Aucune communication officielle n’a été faite à ce sujet. Les dix sociétés israéliennes — promouvant notamment des technologies de filtration ou d’irrigation — ont été invitées par RisingSud, l’agence de développement économique de la région. Selon nos confrères de La Marseillaise, la démarche s’inscrit dans le cadre d’un partenariat entre la Société du Canal de Provence — dont est actionnaire la région — et Mekorot, la compagnie des eaux israélienne.
« Un véritable apartheid de l’eau est imposé en Palestine »

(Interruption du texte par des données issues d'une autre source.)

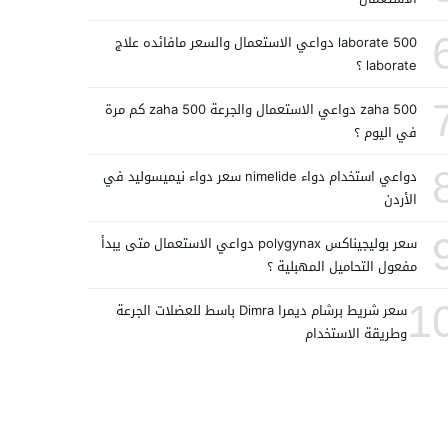
laborate 500 دواعي الاستعمال والسعر مافائده علاج
laborate ؟
zaha 500 دواعي الاستعمال والجرعة zaha 500 كم مرة
في اليوم ؟
دواعي استخدام دواء nimelide سعر دواء نيميسوليد في
الأردن
سعر بوليجيناكس polygynax دواعي الاستعمال متى يبدأ
مفعول التحاميل المهبلية ؟
1
سعر شريط برشام ديمرا Dimra باسط للعضلات الجرعة
وطريقة الاستخدام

Pour les associations signataires de la lettre ouverte, « Israël accapare l’eau en Cisjordanie et au Sud Liban depuis des décennies avec l’aide de l’ensemble des entreprises israéliennes du secteur de l’eau ». Bombardement des stations d’épuration palestiniennes, prix de l’eau inabordable pour les populations de Cisjordanie… « La soif et la pollution de l’eau sont utilisées comme arme de guerre », alertait un militant de la cause palestinienne sur Reporterre.
« Un véritable apartheid de l’eau est imposé en Palestine par l’occupant, sans tenir compte du droit humain fondamental à une eau salubre, à un assainissement de qualité, écrivent les associations. Il n’y a aucune leçon positive à importer de ce système. »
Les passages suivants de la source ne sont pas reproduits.